On larger areas it may work but on a area of only2 or 3 acres I would not chance it 
as a matter of fact I would not try even on a larger area.

Just my 2 cents as I know people will tell you they do it all the time but I have seen what a Pig can do to another animal that is injured or young.
You might ask the same question on the pig board as they can give you a more insight on the aggressiveness of Pigs


----------



## macfie7 (Apr 14, 2006)

Pig is in a different pasture from the goats! One day the gate was opened and he got out, he literally ran down one of the kids. It was terrifying. I wouldn't pasture my pig with anything else. He is set to be butchered in the fall. Pasturing him has worked out quite well though.


----------



## mpillow (Jan 24, 2003)

My pigs are in my barn(in stalls) and stink to high heaven. My goats and calf are in the barn at night---they can go out to pasture at will....its less than ideal---all our milk is going to the calf because pig stink ruins milk flavor :shrug: 

My last time w/ pigs until I have electric fencing well away from my dairy goats. :shrug:


----------



## Kshobbit (May 14, 2002)

Please do not do it. My good friends had their does out with the pigs. They got along okay if you consider that pigs have teeth that can rip flesh!. What was really horrifying for me was.. the pigs ate the kids as they were being born :Bawling: Don't do it...


----------



## steff bugielski (Nov 10, 2003)

From a milk point of view Ny state does not permit swine in with goats. There must be a reason.
Steff


----------



## mpillow (Jan 24, 2003)

Because the smell will knock you over! :help: 

And also the biting thing---my castrated male pig bites my boots but my female is quite easy going


----------



## kanpope (Oct 14, 2004)

Kshobbit said:


> Please do not do it. My good friends had their does out with the pigs. They got along okay if you consider that pigs have teeth that can rip flesh!. What was really horrifying for me was.. the pigs ate the kids as they were being born :Bawling: Don't do it...
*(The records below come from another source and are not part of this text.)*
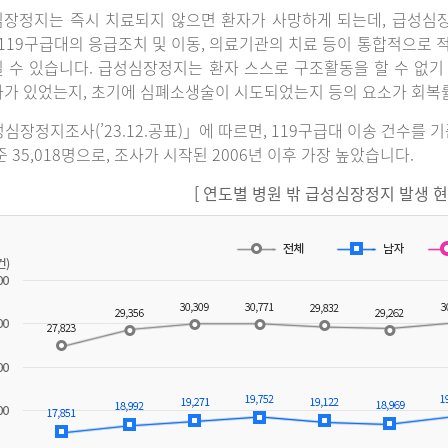
장정지는 즉시 치료되지 않으면 환자가 사망하게 되는데, 급성심
 119구급대의 응급조치 및 이동, 의료기관의 치료 등이 통합적으로
 수 있습니다. 급성심장정지는 환자 스스로 구조활동을 할 수 없기
가 있었는지, 초기에 심폐소생술이 시도되었는지 등의 요소가 회복
심장정지조사(’23.12.공표)」에 따르면, 119구급대 이송 건수를 
준 35,018명으로, 조사가 시작된 2006년 이후 가장 높았습니다.
[ 연도별 병원 밖 급성심장정지 발생 현황(2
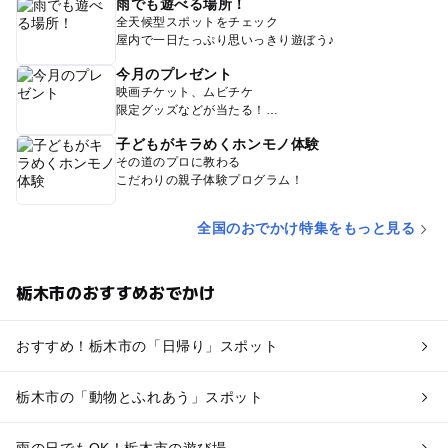
雨でも遊べる場所！
全天候型スポットをチェック
屋内で一日たっぷり思いっきり遊ぼう♪
今月のプレゼント
映画チケット、ムビチケ
限定グッズなどが当たる！
子どもがキラめくホンモノ体験
その道のプロに教わる
こだわりの親子体験プログラム！
全国のおでかけ特集をもっと見る
栃木市のおすすめおでかけ
おすすめ！栃木市の「日帰り」スポット
栃木市の「動物とふれあう」スポット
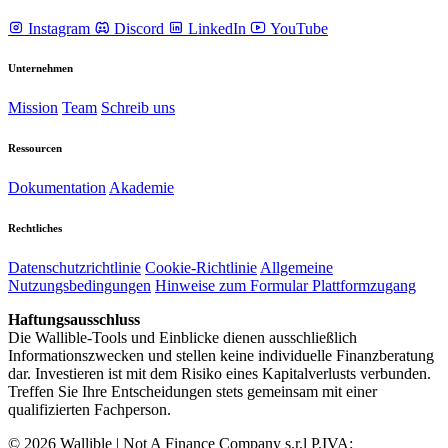
Instagram
Discord
LinkedIn
YouTube
Unternehmen
Mission
Team
Schreib uns
Ressourcen
Dokumentation
Akademie
Rechtliches
Datenschutzrichtlinie
Cookie-Richtlinie
Allgemeine
Nutzungsbedingungen
Hinweise zum Formular Plattformzugang
Haftungsausschluss
Die Wallible-Tools und Einblicke dienen ausschließlich
Informationszwecken und stellen keine individuelle Finanzberatung
dar. Investieren ist mit dem Risiko eines Kapitalverlusts verbunden.
Treffen Sie Ihre Entscheidungen stets gemeinsam mit einer
qualifizierten Fachperson.
© 2026 Wallible | Not A Finance Company s.r.l P.IVA:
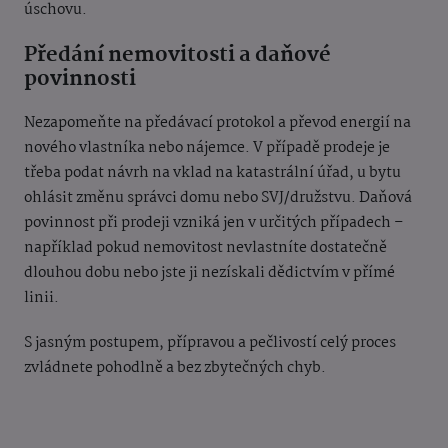
úschovu.
Předání nemovitosti a daňové
povinnosti
Nezapomeňte na předávací protokol a převod energií na
nového vlastníka nebo nájemce. V případě prodeje je
třeba podat návrh na vklad na katastrální úřad, u bytu
ohlásit změnu správci domu nebo SVJ/družstvu. Daňová
povinnost při prodeji vzniká jen v určitých případech –
například pokud nemovitost nevlastníte dostatečně
dlouhou dobu nebo jste ji nezískali dědictvím v přímé
linii.
S jasným postupem, přípravou a pečlivostí celý proces
zvládnete pohodlně a bez zbytečných chyb.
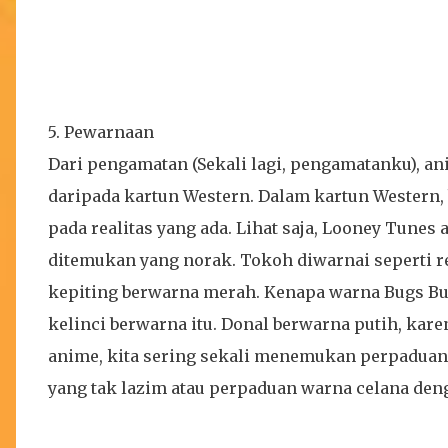
5. Pewarnaan
Dari pengamatan (Sekali lagi, pengamatanku), ani
daripada kartun Western. Dalam kartun Western,
pada realitas yang ada. Lihat saja, Looney Tune
ditemukan yang norak. Tokoh diwarnai seperti r
kepiting berwarna merah. Kenapa warna Bugs Bu
kelinci berwarna itu. Donal berwarna putih, kare
anime, kita sering sekali menemukan perpadua
yang tak lazim atau perpaduan warna celana deng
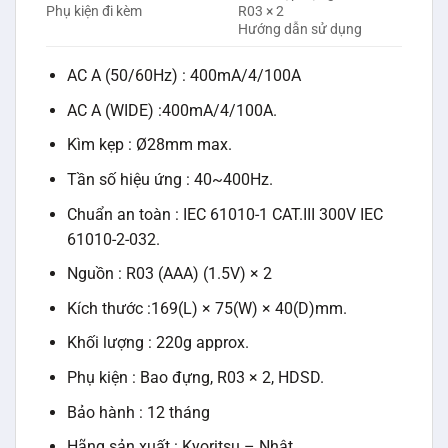
Phụ kiện đi kèm
R03 × 2
Hướng dẫn sử dụng
AC A (50/60Hz) : 400mA/4/100A
AC A (WIDE) :400mA/4/100A.
Kìm kẹp : Ø28mm max.
Tần số hiệu ứng : 40~400Hz.
Chuẩn an toàn : IEC 61010-1 CAT.III 300V IEC
61010-2-032.
Nguồn : R03 (AAA) (1.5V) × 2
Kích thước :169(L) × 75(W) × 40(D)mm.
Khối lượng : 220g approx.
Phụ kiện : Bao đựng, R03 × 2, HDSD.
Bảo hành : 12 tháng
Hãng sản xuất : Kyoritsu – Nhật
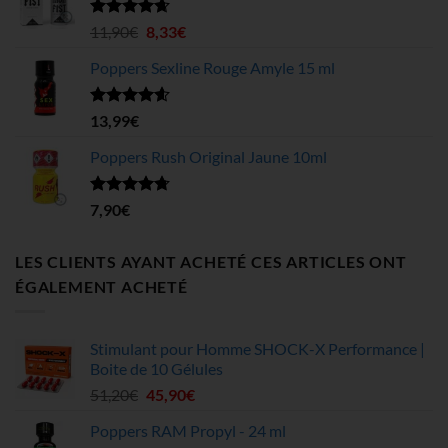
4,99€
à
Note
4.63
Le
Le
11,90
€
8,33
€
sur 5
199,75€
prix
prix
Poppers Sexline Rouge Amyle 15 ml
initial
actuel
était :
est :
11,90€.
8,33€.
Note
4.58
13,99
€
sur 5
Poppers Rush Original Jaune 10ml
Note
4.67
7,90
€
sur 5
LES CLIENTS AYANT ACHETÉ CES ARTICLES ONT
ÉGALEMENT ACHETÉ
Stimulant pour Homme SHOCK-X Performance |
Boite de 10 Gélules
Le
Le
51,20
€
45,90
€
prix
prix
Poppers RAM Propyl - 24 ml
initial
actuel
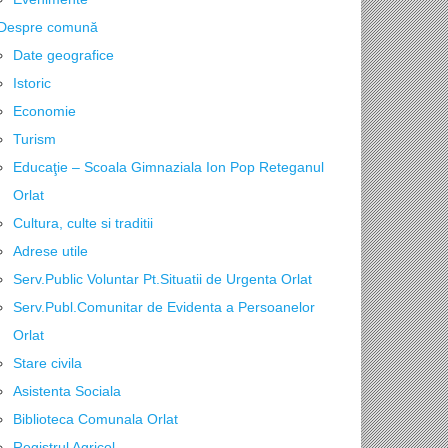
Despre comună
Date geografice
Istoric
Economie
Turism
Educaţie – Scoala Gimnaziala Ion Pop Reteganul
Orlat
Cultura, culte si traditii
Adrese utile
Serv.Public Voluntar Pt.Situatii de Urgenta Orlat
Serv.Publ.Comunitar de Evidenta a Persoanelor
Orlat
Stare civila
Asistenta Sociala
Biblioteca Comunala Orlat
Registrul Agricol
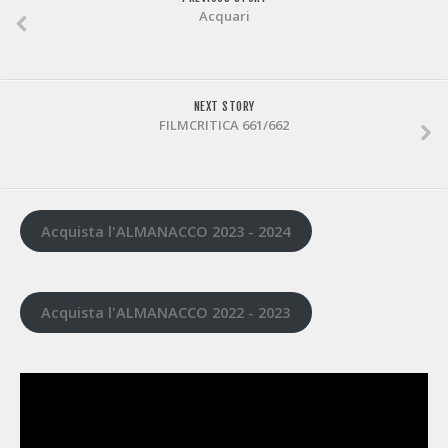
Acquari
NEXT STORY
FILMCRITICA 661/662
Acquista l'ALMANACCO 2023 - 2024
Acquista l'ALMANACCO 2022 - 2023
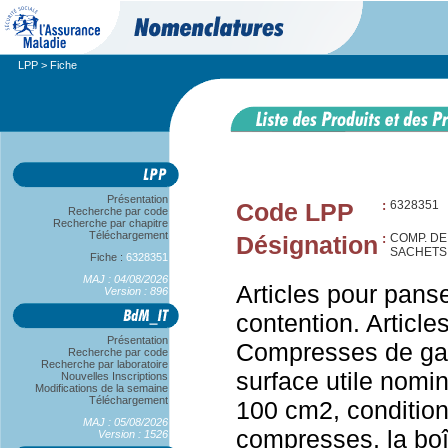
LPP
> Fiche
Présentation
Code LPP
:
6328351
Recherche par code
Recherche par chapitre
Téléchargement
Désignation
:
COMP. DE
SACHETS
Fiche :
6328351
MAJ : 04/08/2026
Articles pour pans
Version : 896
contention. Articl
Présentation
Compresses de gaze
Recherche par code
Recherche par laboratoire
surface utile nomi
Nouvelles Inscriptions
Modifications de la semaine
Téléchargement
100 cm2, conditio
MAJ : 05/08/2026
compresses, la boî
Version : 1526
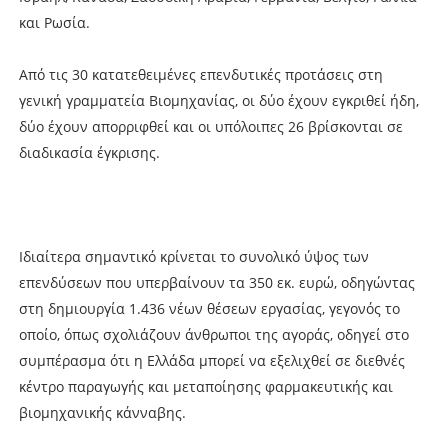
και Ρωσία.
Από τις 30 κατατεθειμένες επενδυτικές προτάσεις στη
γενική γραμματεία Βιομηχανίας, οι δύο έχουν εγκριθεί ήδη,
δύο έχουν απορριφθεί και οι υπόλοιπες 26 βρίσκονται σε
διαδικασία έγκρισης.
Ιδιαίτερα σημαντικό κρίνεται το συνολικό ύψος των
επενδύσεων που υπερβαίνουν τα 350 εκ. ευρώ, οδηγώντας
στη δημιουργία 1.436 νέων θέσεων εργασίας, γεγονός το
οποίο, όπως σχολιάζουν άνθρωποι της αγοράς, οδηγεί στο
συμπέρασμα ότι η Ελλάδα μπορεί να εξελιχθεί σε διεθνές
κέντρο παραγωγής και μεταποίησης φαρμακευτικής και
βιομηχανικής κάνναβης.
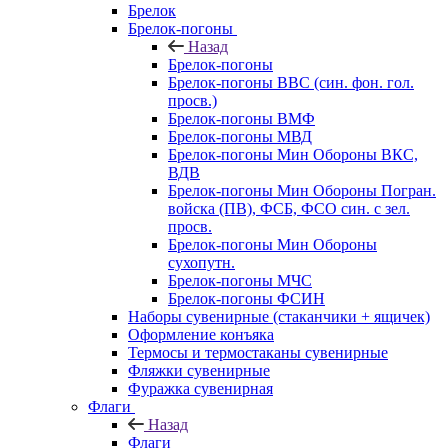
Брелок
Брелок-погоны
Назад
Брелок-погоны
Брелок-погоны ВВС (син. фон. гол.
просв.)
Брелок-погоны ВМФ
Брелок-погоны МВД
Брелок-погоны Мин Обороны ВКС,
ВДВ
Брелок-погоны Мин Обороны Погран.
войска (ПВ), ФСБ, ФСО син. с зел.
просв.
Брелок-погоны Мин Обороны
сухопутн.
Брелок-погоны МЧС
Брелок-погоны ФСИН
Наборы сувенирные (стаканчики + ящичек)
Оформление конъяка
Термосы и термостаканы сувенирные
Фляжки сувенирные
Фуражка сувенирная
Флаги
Назад
Флаги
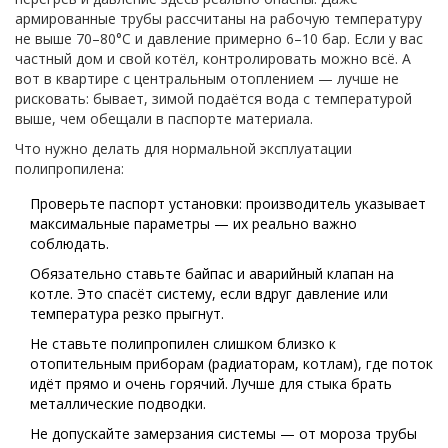
армированные трубы рассчитаны на рабочую температуру
не выше 70–80°C и давление примерно 6–10 бар. Если у вас
частный дом и свой котёл, контролировать можно всё. А
вот в квартире с центральным отоплением — лучше не
рисковать: бывает, зимой подаётся вода с температурой
выше, чем обещали в паспорте материала.
Что нужно делать для нормальной эксплуатации
полипропилена:
Проверьте паспорт установки: производитель указывает
максимальные параметры — их реально важно
соблюдать.
Обязательно ставьте байпас и аварийный клапан на
котле. Это спасёт систему, если вдруг давление или
температура резко прыгнут.
Не ставьте полипропилен слишком близко к
отопительным приборам (радиаторам, котлам), где поток
идёт прямо и очень горячий. Лучше для стыка брать
металлические подводки.
Не допускайте замерзания системы — от мороза трубы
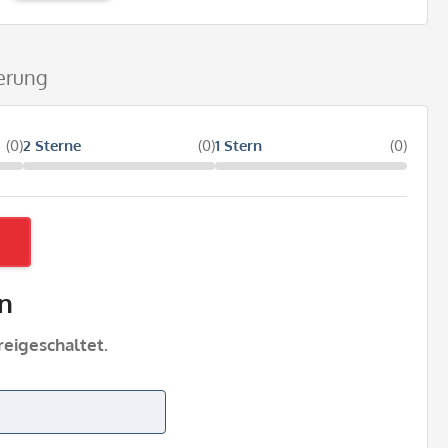
ierung
(0)
2 Sterne
(0)
1 Stern
(0)
n
eigeschaltet.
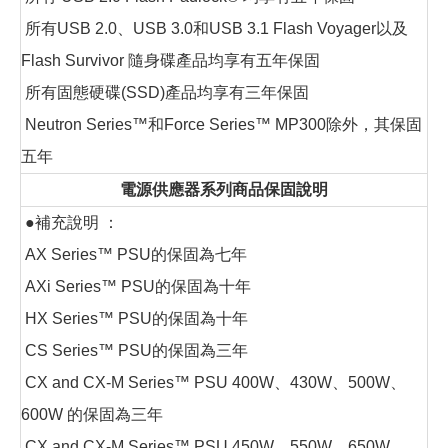
所有USB 2.0、USB 3.0和USB 3.1 Flash Voyager以及
Flash Survivor 隨身碟產品均享有五年保固
所有固態硬碟(SSD)產品均享有三年保固
Neutron Series™和Force Series™ MP300除外，其保固
五年
電源供應器系列商品保固說明
●補充說明 ：
AX Series™ PSU的保固為七年
AXi Series™ PSU的保固為十年
HX Series™ PSU的保固為十年
CS Series™ PSU的保固為三年
CX and CX-M Series™ PSU 400W、430W、500W、
600W 的保固為三年
CX and CX-M Series™ PSU 450W、550W、650W、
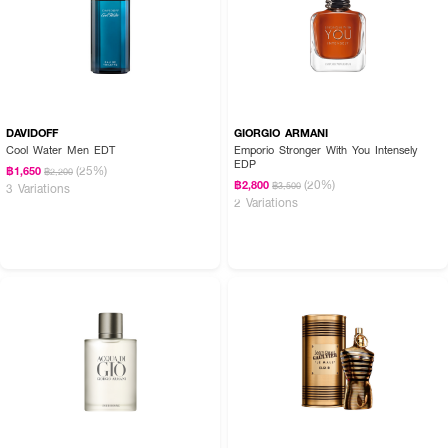
DAVIDOFF
GIORGIO ARMANI
Cool Water Men EDT
Emporio Stronger With You Intensely
EDP
(25%)
฿1,650
฿2,200
(20%)
฿2,800
฿3,500
3 Variations
2 Variations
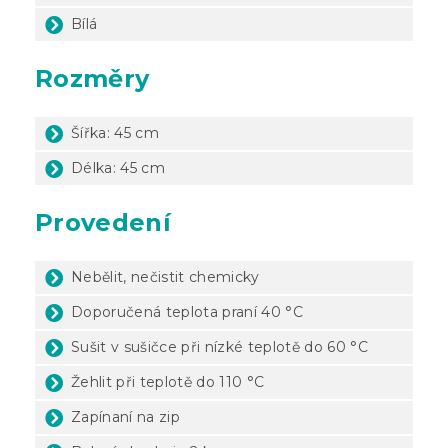
Bílá
Rozměry
Šířka: 45 cm
Délka: 45 cm
Provedení
Nebělit, nečistit chemicky
Doporučená teplota praní 40 °C
Sušit v sušičce při nízké teplotě do 60 °C
Žehlit při teplotě do 110 °C
Zapínaní na zip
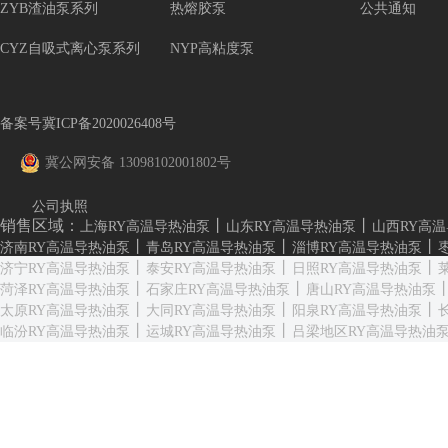
ZYB渣油泵系列
热熔胶泵
公共通知
CYZ自吸式离心泵系列
NYP高粘度泵
备案号冀ICP备2020026408号
冀公网安备 13098102001802号
公司执照
销售区域：
丨
丨
上海RY高温导热油泵
山东RY高温导热油泵
山西RY高
丨
丨
丨
济南RY高温导热油泵
青岛RY高温导热油泵
淄博RY高温导热油泵
丨
丨
丨
济宁RY高温导热油泵
泰安RY高温导热油泵
日照RY高温导热油泵
丨
丨
菏泽RY高温导热油泵
石家庄RY高温导热油泵
唐山RY高温导热油泵
丨
丨
丨
太原RY高温导热油泵
大同RY高温导热油泵
阳泉RY高温导热油泵
丨
丨
临汾RY高温导热油泵
运城RY高温导热油泵
吕梁地区RY高温导热油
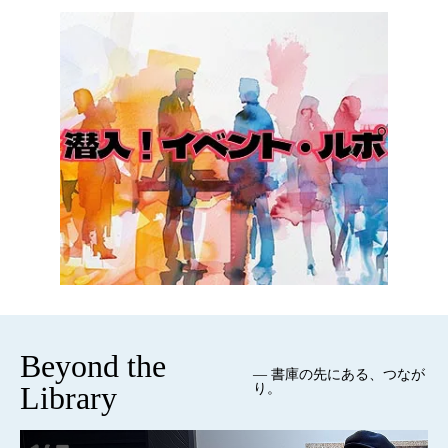
Beyond the
— 書庫の先にある、つなが
Library
り。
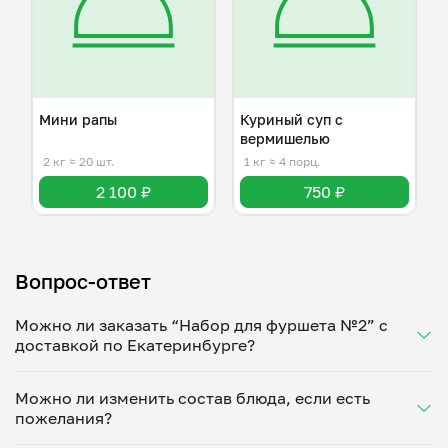
Мини рапы
Куриный суп с
вермишелью
2 кг
≈ 20 шт.
1 кг
≈ 4 порц.
2 100 ₽
750 ₽
Вопрос-ответ
Можно ли заказать “Набор для фуршета №2” с
доставкой по Екатеринбурге?
Да, доставка на дом работает по всему городу!
Можно ли изменить состав блюда, если есть
Укажите удобное время — и получите свежее
пожелания?
домашнее блюдо в большой порции прямо с плиты.
Герметичная упаковка сохраняет тепло до 90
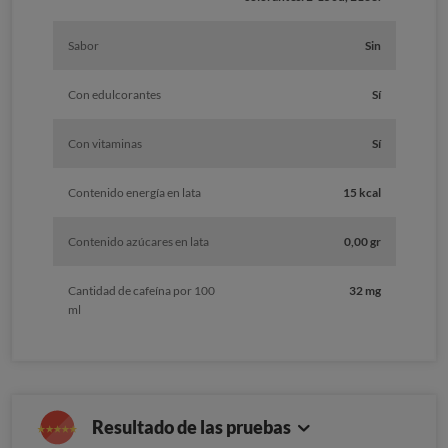
Sabor
Sin
Con edulcorantes
Sí
Con vitaminas
Sí
Contenido energía en lata
15 kcal
Contenido azúcares en lata
0,00 gr
Cantidad de cafeína por 100
32 mg
ml
Resultado de las pruebas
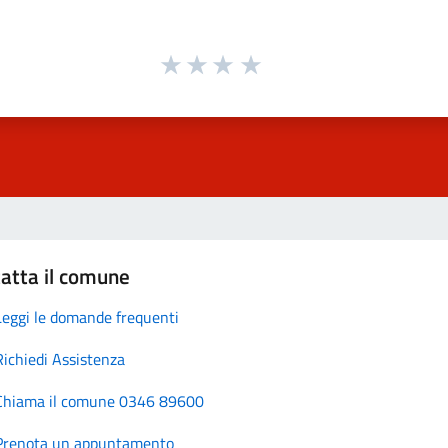
atta il comune
Leggi le domande frequenti
Richiedi Assistenza
Chiama il comune 0346 89600
Prenota un appuntamento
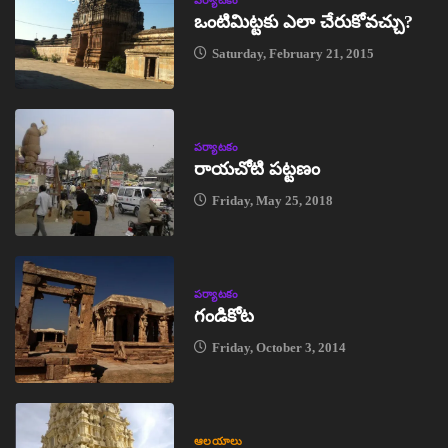
ఒంటిమిట్టకు ఎలా చేరుకోవచ్చు?
Saturday, February 21, 2015
పర్యాటకం
రాయచోటి పట్టణం
Friday, May 25, 2018
పర్యాటకం
గండికోట
Friday, October 3, 2014
ఆలయాలు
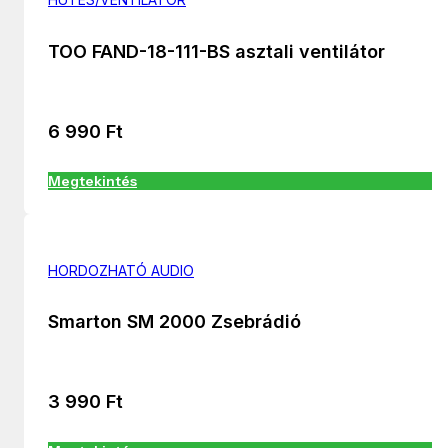
TOO FAND-18-111-BS asztali ventilátor
6 990
Ft
Megtekintés
HORDOZHATÓ AUDIO
Smarton SM 2000 Zsebrádió
3 990
Ft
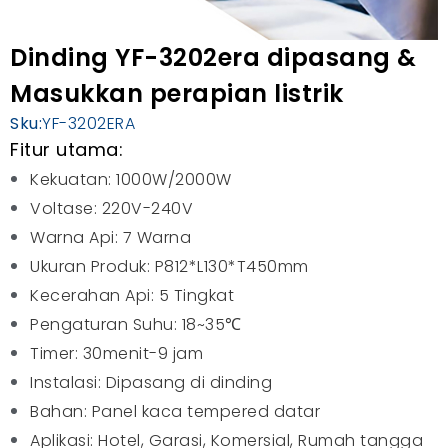
Dinding YF-3202era dipasang &
Masukkan perapian listrik
Sku:
YF-3202ERA
Fitur utama:
Kekuatan: 1000W/2000W
Voltase: 220V-240V
Warna Api: 7 Warna
Ukuran Produk: P812*L130*T450mm
Kecerahan Api: 5 Tingkat
Pengaturan Suhu: 18~35℃
Timer: 30menit-9 jam
Instalasi: Dipasang di dinding
Bahan: Panel kaca tempered datar
Aplikasi: Hotel, Garasi, Komersial, Rumah tangga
Didn't know! :shrug: Glad I asked! Don't worry - no goaties and piggies hanging out together! :angel:


----------



## kanpope (Oct 14, 2004)

mpillow said:


> Because the smell will knock you over! :help:


Just an FYI, but pastured pigs do not stink! :nono:


----------



## kanpope (Oct 14, 2004)

steff bugielski said:


> From a milk point of view Ny state does not permit swine in with goats. There must be a reason.
> Steff


That is very interesting. I might research that. It would be good information just to carry in my head for future use!


----------



## mpillow (Jan 24, 2003)

I'm sure it would stink less if they were pastured but we are w/o electric in our one pasture so it makes more sense to let the goats have the pasture...we did give them an additional stall yesterday and the smell is less and Glory BE they are rooting up the manure pack----which was one of the reasons we got the big stinkers  

My pig supplier pastures his in summer and the smell is definately much less than the indoor farrowing stalls/winter housing

I hope they taste better than they smell....kinda like chickens? LOL


----------